By the time I left I’d only read the first three papers, I might have to spend some more time reading this week, though looking through my Mendeley history this pace doesn’t seem out of the ordinary.
Tuesday, September 6, 2016:
Professor was in London for the weekend, so Phillip lectured in his place. He led a fascinating discussion on reinforcement learning, I wasn’t as familiar with the field but the examples he provided got me interested.
Wednesday, September 7, 2016: 10:30am – 5:06pm (6.6 hours)
I had the intention of reading for a bit, but I got wrapped up in working on the secondary shares and never returned. There were some pretty major problems in extractFinancialLines.py that needed to be resolved.
My update included a few main changes:
- Increased the sentence limit from 16 to 30. Occasionally there were secondary shares that had a clause in the middle, preventing the full sentence from being picked up.
- punishing really short sentences (length < 5)
- punishing sentences that contained false positive words (may, up, we, us) – these words were characteristic of primary shares and wrongly-identified secondary shares.
- punishing sentences that were weirdly long (if length > 10: subtract 2 from the score for each word after 10) – oftentimes there was a sub-sentence in the sentence that was the better answer, but longer sentences were favored.
Creating a wider “window” (moving from 16 to 30) helped to pick up some sentences, but made the program as a whole quite a bit slower.
Thursday, September 8, 2016: 12:30pm – 1:24pm (0.9 hours)
We wrapped our discussion on the C-FOVE paper. I still think it was a really challenging paper that I’ll have to return to at some point, but at least I have a small understanding of lifted inference entails.
Friday, September 9, 2016: 12:00pm – 5:12pm (5.1 hours)
Since the lab missed hackathon on Monday , we made up for it today. Professor and I expanded on the contribution I would make, which was a user-friendly way to set modes in RDN-Boost. I began by fiddling with some swing libraries in NetBeans, but figured I should get a rough idea of what my end product would look like before I started.
The mode documentation is pretty scarce, I thought it was a more general term until (to my horror) Google found zero related results. Devendra pointed me toward a guide on Tushar’s website, I spent a couple hours thoroughly going through the examples and making sure I understood the theory.
I talked with Professor about my thoughts so far, and now that I had a small foundation I wanted to expound on the problem I would solve. I suspected there were three problems: setting them, translating them, and optimizing them. Professor explained that optimization is a point that is made in the documentation, but should already be handled by the existing code. We talked through a student/professor/advisedBy example, and he pointed me toward one of his lesser known papers: “Learning from Human Teachers: Issues and Challenges for ILP in Bootstrap Learning.”

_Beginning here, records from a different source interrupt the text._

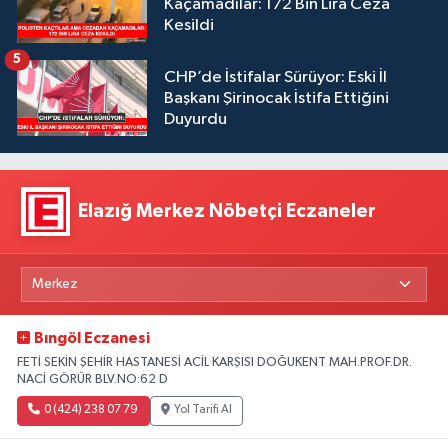
Kaçamadılar: 172 Bin Lira Ceza
Kesildi
5
CHP’de İstifalar Sürüyor: Eski İl
Başkanı Şirinocak İstifa Ettiğini
Duyurdu
Elazığ Merkez Nöbetçi Eczaneler
Bıngöl Eczanesi
FETİ SEKİN ŞEHİR HASTANESİ ACİL KARŞISI DOĞUKENT MAH.PROF.DR.
NACİ GÖRÜR BLV.NO:62 D
0 (424) 238 07 79
Yol Tarifi Al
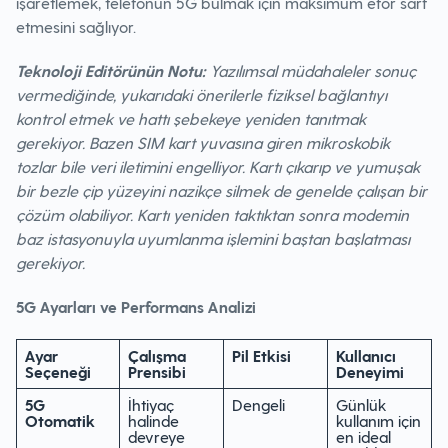
işaretlemek, telefonun 5G bulmak için maksimum efor sarf
etmesini sağlıyor.
Teknoloji Editörünün Notu:
Yazılımsal müdahaleler sonuç
vermediğinde, yukarıdaki önerilerle fiziksel bağlantıyı
kontrol etmek ve hattı şebekeye yeniden tanıtmak
gerekiyor. Bazen SIM kart yuvasına giren mikroskobik
tozlar bile veri iletimini engelliyor. Kartı çıkarıp ve yumuşak
bir bezle çip yüzeyini nazikçe silmek de genelde çalışan bir
çözüm olabiliyor. Kartı yeniden taktıktan sonra modemin
baz istasyonuyla uyumlanma işlemini baştan başlatması
gerekiyor.
5G Ayarları ve Performans Analizi
Ayar
Çalışma
Pil Etkisi
Kullanıcı
Seçeneği
Prensibi
Deneyimi
5G
İhtiyaç
Dengeli
Günlük
Otomatik
halinde
kullanım için
devreye
en ideal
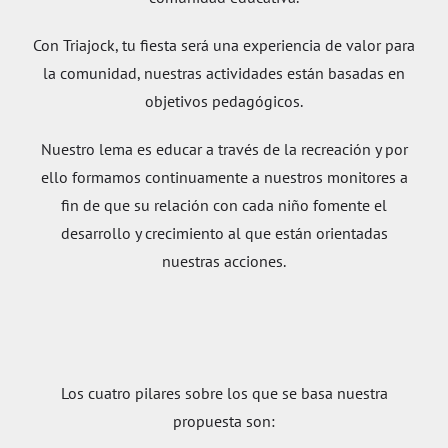
Con Triajock, tu fiesta será una experiencia de valor para
la comunidad, nuestras actividades están basadas en
objetivos pedagógicos.
Nuestro lema es educar a través de la recreación y por
ello formamos continuamente a nuestros monitores a
fin de que su relación con cada niño fomente el
desarrollo y crecimiento al que están orientadas
nuestras acciones.
Los cuatro pilares sobre los que se basa nuestra
propuesta son:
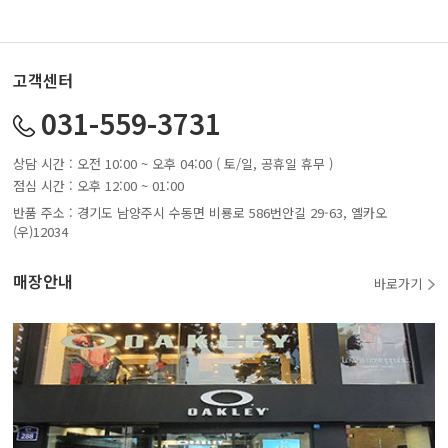
고객센터
031-559-3731
상담 시간 : 오전 10:00 ~ 오후 04:00 ( 토/일, 공휴일 휴무 )
점심 시간 : 오후 12:00 ~ 01:00
반품 주소 : 경기도 남양주시 수동면 비룡로 586번안길 29-63, 옐카오
(우)12034
매장안내
바로가기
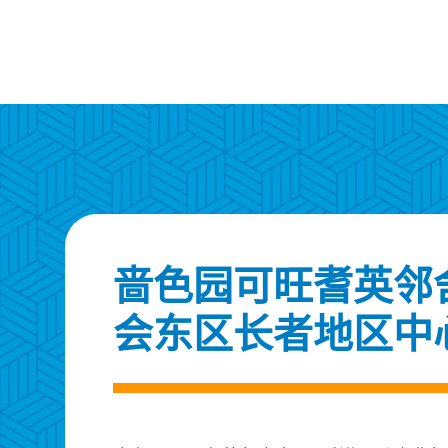
啬色园可旺耆英邻舍
会东区长者地区中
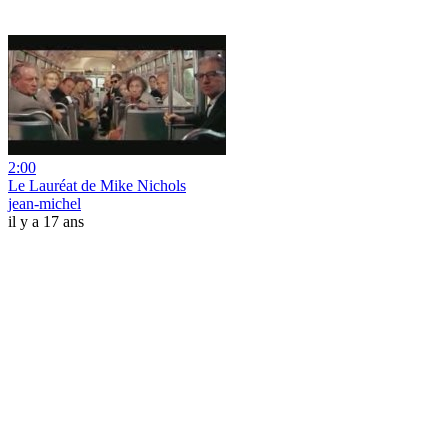
2:00
Le Lauréat de Mike Nichols
jean-michel
il y a 17 ans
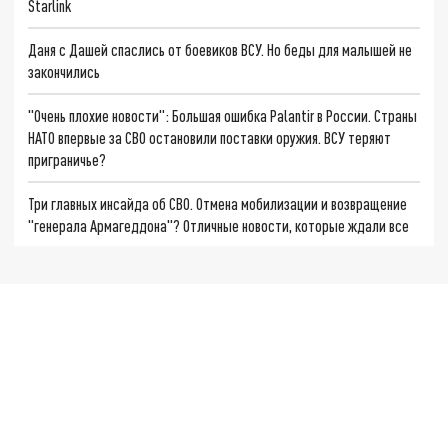
Starlink
Даня с Дашей спаслись от боевиков ВСУ. Но беды для малышей не
закончились
"Очень плохие новости": Большая ошибка Palantir в России. Страны
НАТО впервые за СВО остановили поставки оружия. ВСУ теряют
приграничье?
Три главных инсайда об СВО. Отмена мобилизации и возвращение
"генерала Армагеддона"? Отличные новости, которые ждали все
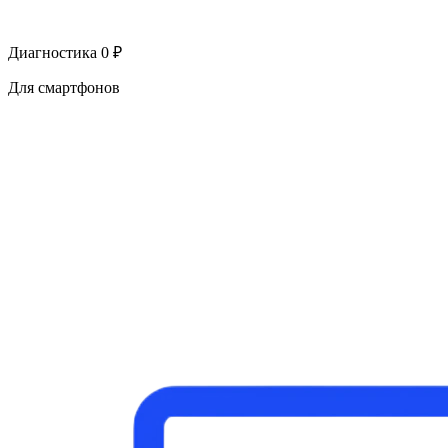
Диагностика 0 ₽
Для смартфонов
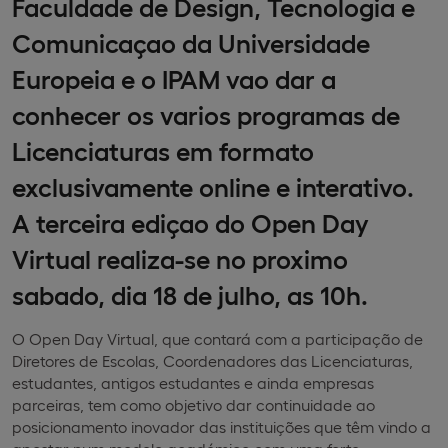
Faculdade de Design, Tecnologia e
Comunicaçao da Universidade
Europeia e o IPAM vao dar a
conhecer os varios programas de
Licenciaturas em formato
exclusivamente online e interativo.
A terceira ediçao do Open Day
Virtual realiza-se no proximo
sabado, dia 18 de julho, as 10h.
O Open Day Virtual, que contará com a participação de
Diretores de Escolas, Coordenadores das Licenciaturas,
estudantes, antigos estudantes e ainda empresas
parceiras, tem como objetivo dar continuidade ao
posicionamento inovador das instituições que têm vindo a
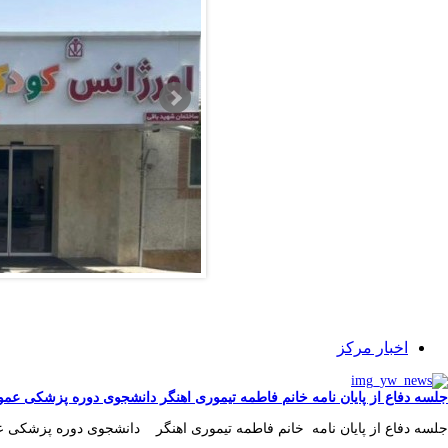
اخبار مرکز
جلسه دفاع از پایان نامه خانم فاطمه تیموری اهنگر دانشجوی دوره پزشکی عم
جلسه دفاع از پایان نامه خانم فاطمه تیموری اهنگر دانشجوی دوره پزشکی عمو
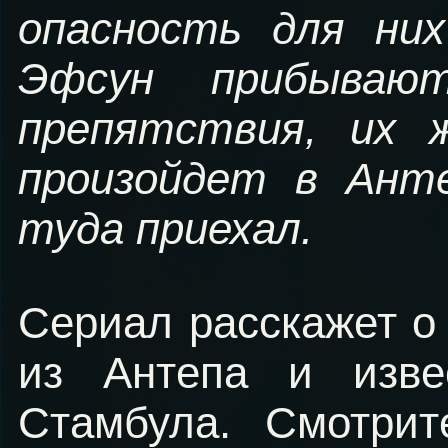
опасность для ни
Эфсун прибываю
препятствия, их 
произойдет в Ант
туда приехал.
Сериал расскажет о
из Антепа и извес
Стамбула. Смотри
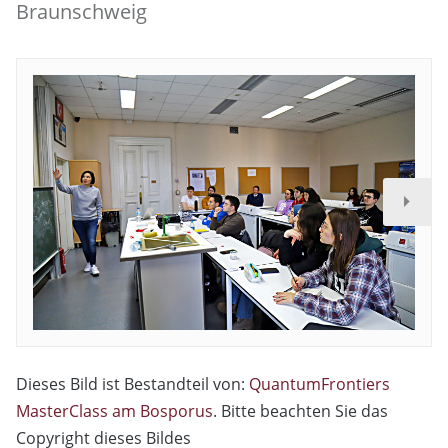
Braunschweig
Dieses Bild ist Bestandteil von:
QuantumFrontiers
MasterClass am Bosporus
. Bitte beachten Sie das
Copyright dieses Bildes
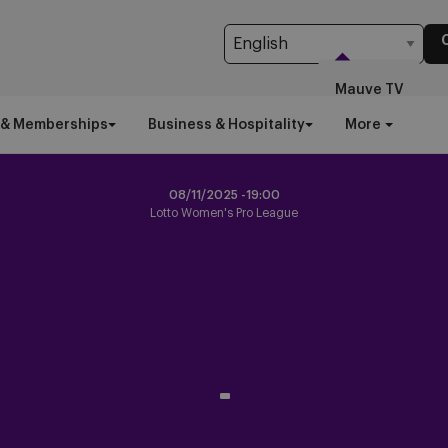
Mauve TV
 & Memberships
Business & Hospitality
More
08/11/2025 -
19:00
Lotto Women's Pro League
-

It was getting fairly late in the day at this point so I could only focus on a few points from the paper, but one of the really interesting contributions was an idea of translating a teacher’s instruction into ILP, and three problems this could be applied to.

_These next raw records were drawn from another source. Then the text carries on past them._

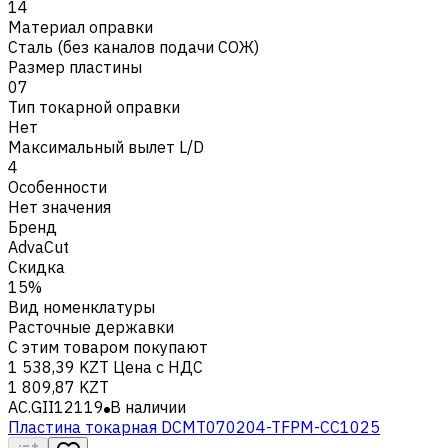
14
Материал оправки
Сталь (без каналов подачи СОЖ)
Размер пластины
07
Тип токарной оправки
Нет
Максимальный вылет L/D
4
Особенности
Нет значения
Бренд
AdvaCut
Скидка
15%
Вид номенклатуры
Расточные державки
С этим товаром покупают
1 538,39 KZT
Цена с НДС
1 809,87 KZT
AC.GII12119
В наличии
Пластина токарная DCMT070204-TFPM-CC1025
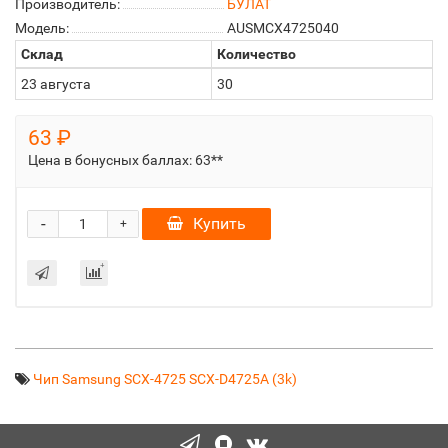
Производитель:
БУЛАТ
Модель:
AUSMCX4725040
Склад
Количество
23 августа
30
63 ₽
Цена в бонусных баллах:
63**
-
Купить
+
Чип Samsung SCX-4725 SCX-D4725A (3k)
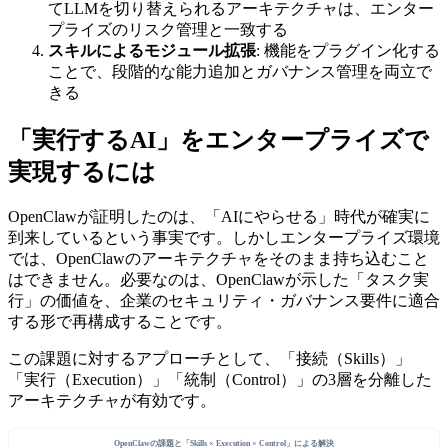
てLLMを切り替えられるアーキテクチャは、エンター
プライズのリスク管理と一致する
スキルによるモジュール拡張
: 機能をプラグイン化する
ことで、段階的な能力追加とガバナンス管理を両立で
きる
「実行するAI」をエンタープライズで
実現するには
OpenClawが証明したのは、「AIにやらせる」時代が確実に
到来しているという事実です。しかしエンタープライズ環境
では、OpenClawのアーキテクチャをそのまま持ち込むこと
はできません。必要なのは、OpenClawが示した「タスク実
行」の価値を、企業のセキュリティ・ガバナンス要件に適合
する形で再構成することです。
この課題に対するアプローチとして、「接続（Skills）」
「実行（Execution）」「統制（Control）」の3層を分離した
アーキテクチャが有効です。
OpenClawの課題と「Skills × Execution × Control」による解決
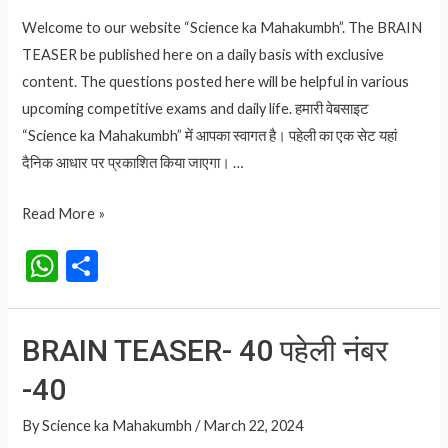
Welcome to our website “Science ka Mahakumbh”. The BRAIN
TEASER be published here on a daily basis with exclusive
content. The questions posted here will be helpful in various
upcoming competitive exams and daily life. हमारी वेबसाइट
“Science ka Mahakumbh” में आपका स्वागत है। पहेली का एक सेट यहां
दैनिक आधार पर प्रकाशित किया जाएगा। …
BRAIN
Read More »
TEASER-
W
S
41
h
h
पहेली
at
ar
नंबर
BRAIN TEASER- 40 पहेली नंबर
-41
s
e
-40
A
p
By
Science ka Mahakumbh
/
March 22, 2024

Before I headed out, Kaushik and I sent an email to Homa and Patrick. He used the posEx.txt we generated on Thursday and a new negEx.txt to run the full pipe again while I was working on a few other things. This time we were achieving ~95% confidence for finding secondary shares, a huge improvement over the previous method that produced ~75% confidence in most cases. As a further bonus, we found 147 secondary shares, about 100 more than previous.